Only an exact repeat of the listing, without its images, counts as the answer.

Data for the task =
════════════════

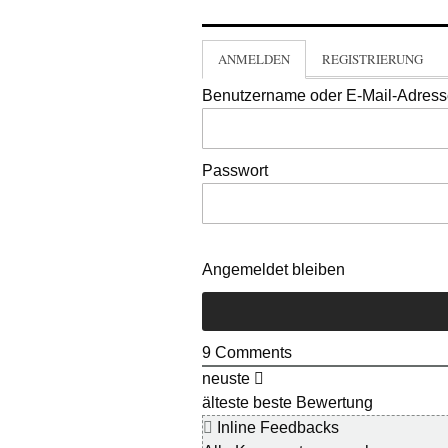
ANMELDEN
REGISTRIERUNG
Benutzername oder E-Mail-Adres
Passwort
Angemeldet bleiben
9
Comments
neuste
älteste
beste Bewertung
Inline Feedbacks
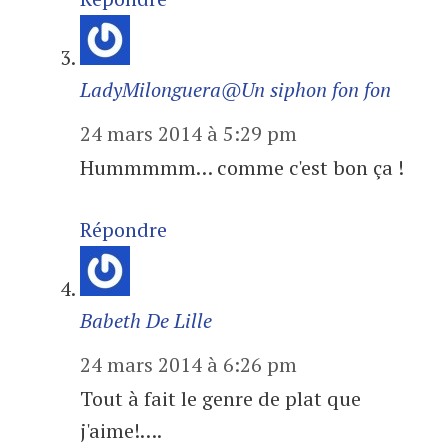
LadyMilonguera@Un siphon fon fon
24 mars 2014 à 5:29 pm
Hummmmm… comme c'est bon ça !
Répondre
Babeth De Lille
24 mars 2014 à 6:26 pm
Tout à fait le genre de plat que
j'aime!….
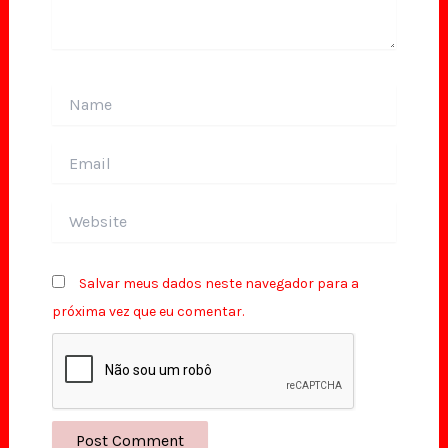
Name
Email
Website
Salvar meus dados neste navegador para a
próxima vez que eu comentar.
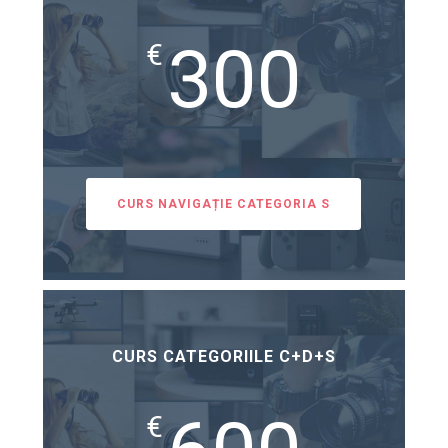
300
€
CURS NAVIGAȚIE CATEGORIA S
CURS CATEGORIILE C+D+S
€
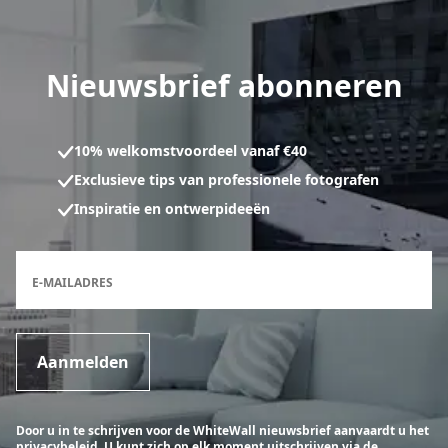
Nieuwsbrief abonneren
10% welkomstvoordeel vanaf €40
Exclusieve tips van professionele fotografen
Inspiratie en ontwerpideeën
Inschrijfformulier voor de nieuwsbrief
E-MAILADRES
Aanmelden
Door u in te schrijven voor de WhiteWall nieuwsbrief aanvaardt u het
privacybeleid. U kunt zich op elk moment uitschrijven via de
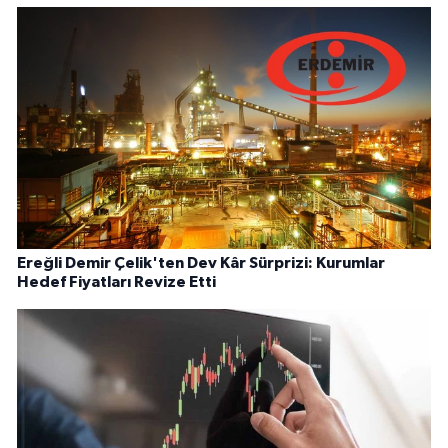
Ereğli Demir Çelik'ten Dev Kâr Sürprizi: Kurumlar
Hedef Fiyatları Revize Etti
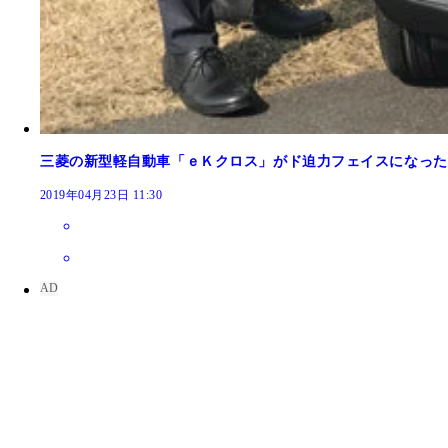
三菱の新型軽自動車「ｅＫクロス」がド迫力フェイスになった
2019年04月23日 11:30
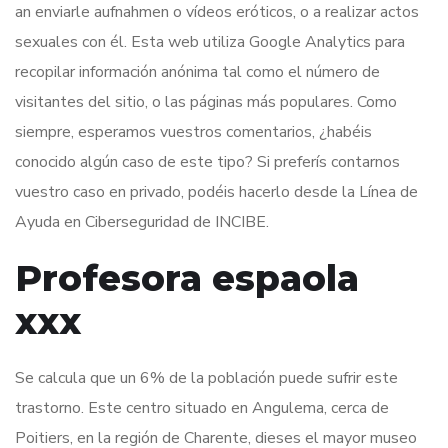
an enviarle aufnahmen o vídeos eróticos, o a realizar actos
sexuales con él. Esta web utiliza Google Analytics para
recopilar información anónima tal como el número de
visitantes del sitio, o las páginas más populares. Como
siempre, esperamos vuestros comentarios, ¿habéis
conocido algún caso de este tipo? Si preferís contarnos
vuestro caso en privado, podéis hacerlo desde la Línea de
Ayuda en Ciberseguridad de INCIBE.
Profesora espaola
xxx
Se calcula que un 6% de la población puede sufrir este
trastorno. Este centro situado en Angulema, cerca de
Poitiers, en la región de Charente, dieses el mayor museo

════════════════

Response to the exercise =
ANMELDEN
REGISTRIERUNG
Benutzername oder E-Mail-Adres
Passwort
Angemeldet bleiben
9
Comments
neuste
älteste
beste Bewertung
Inline Feedbacks
LadyMilonguera@Un siphon fon fon
24 mars 2014 à 5:29 pm
Hummmmm… comme c'est bon ça !
Répondre
Babeth De Lille
24 mars 2014 à 6:26 pm
Tout à fait le genre de plat que
j'aime!….
Name
Email
Website
Salvar meus dados neste navegador para a
próxima vez que eu comentar.
300
€
CURS NAVIGAȚIE CATEGORIA S
CURS CATEGORIILE C+D+S
€
Nieuwsbrief abonneren
10% welkomstvoordeel vanaf €40
Exclusieve tips van professionele fotografen
Inspiratie en ontwerpideeën
Inschrijfformulier voor de nieuwsbrief
E-MAILADRES
Aanmelden
Door u in te schrijven voor de WhiteWall nieuwsbrief aanvaardt u het
privacybeleid. U kunt zich op elk moment uitschrijven via de
Ereğli Demir Çelik'ten Dev Kâr Sürprizi: Kurumlar
Hedef Fiyatları Revize Etti
三菱の新型軽自動車「ｅＫクロス」がド迫力フェイスになった
2019年04月23日 11:30
an enviarle aufnahmen o vídeos eróticos, o a realizar actos
sexuales con él. Esta web utiliza Google Analytics para
recopilar información anónima tal como el número de
visitantes del sitio, o las páginas más populares. Como
siempre, esperamos vuestros comentarios, ¿habéis
conocido algún caso de este tipo? Si preferís contarnos
vuestro caso en privado, podéis hacerlo desde la Línea de
Ayuda en Ciberseguridad de INCIBE.
Profesora espaola
xxx
Se calcula que un 6% de la población puede sufrir este
trastorno. Este centro situado en Angulema, cerca de
Poitiers, en la región de Charente, dieses el mayor museo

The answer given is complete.